John Stossel took an in-depth look at health care and its costs and pretty much came to the same conclusion: health care costs so damn much because of health insurance. It would be far cheaper to pay doctors out of pocket for most routine medical care. It would also greatly reduce costs because the paperwork factor would be greatly reduced.
And now another voice has joined the chorus, one that calls health insurance what it is: a protection racket.
Most discussions about the rising cost of health care emphasize the need to get more people insured. The assumption seems to be that insurance – rather than the service delivered by doctor to patient – is the important commodity.
But perhaps the solution to much of what currently plagues us in health care – rising costs and bureaucracy, diminishing levels of service – rests on a radically different approach: fewer people insured.
You don't need to be an economist to understand that any middleman interposed between seller and buyer raises the price of a given service or product. Some intermediaries justify this by providing benefits, such as salesmanship, advertising or transport. Others offer physical facilities, such as warehouses. A third group, organized crime, utilizes fear and intimidation to muscle its way into the provider-consumer chain, raking in hefty profits and bloating cost, without providing any benefit at all.
The health insurance model is closest to the parasitic relationship imposed by the Mafia and the like. Insurance companies provide nothing other than an ambiguous, shifty notion of "protection." But even the Mafia doesn't stick its nose into the process; once the monthly skim is set, Don Whoever stays out of the picture, but for occasional "cost of doing business" increases. When insurance companies insinuate themselves into the system, their first step is figuring out how to increase the skim by harming the people they are allegedly protecting through reduced service.

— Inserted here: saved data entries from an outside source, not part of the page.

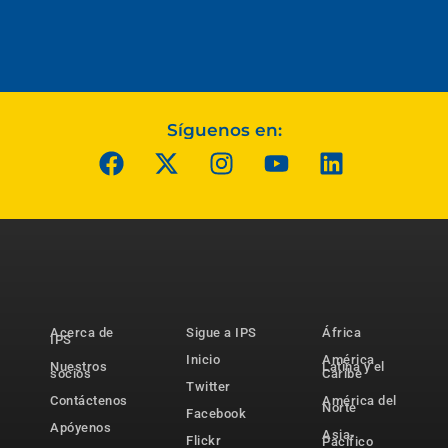
Síguenos en:
Acerca de
Sigue a IPS
África
IPS
Inicio
América
Nuestros
Latina y el
socios
Caribe
Twitter
Contáctenos
América del
Norte
Facebook
Apóyenos
Asia-
Flickr
Pacífico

Like I said, a protection racket. Except this is a legal protection racket, sanctioned by the state, raking in millions of dollars that never make it to those actually providing service. The health insurance providers are the middlemen and their cut of the pie does nothing but get bigger. It needs to because, like any bureaucracy (and that's really what a health insurance company is), it grows to eat up more and more of the monies collected, with each added bureaucrat working hard to justify their continued employment. The more subordinates they can add beneath them makes them appear that much more vital to the operation. And each additional “vital” employee eats up that much more money that can't be used to pay for the costs of health care.
Of course such a bureaucracy can grow too much and the insurance company starts losing money. This will spur the company to do one of two things: cut operating costs by trimming staff and becoming more efficient, or cut back on coverage provided to customers while at the same time raising the price of that reduced coverage. The smart ones do both at the same time.
I have no problem with health insurance companies making a profit. I really don't. But when they do it by hurting their customers – decreasing the level of service while charging more for it – I have little sympathy for them.
So one way of keeping health care costs in check is to limit health insurance to cover catastrophic care and eliminate it for the more routine medical care. There's no doubt that this move would cause an increase in the unemployment rate. The insurance company bureaucrats and the slew of clerks once need to fill out health insurance claim forms at hospitals and medical practices throughout the land would need to find new jobs. But that's a price I think the people would be willing to bear. It's worth it to break up yet another protection racket.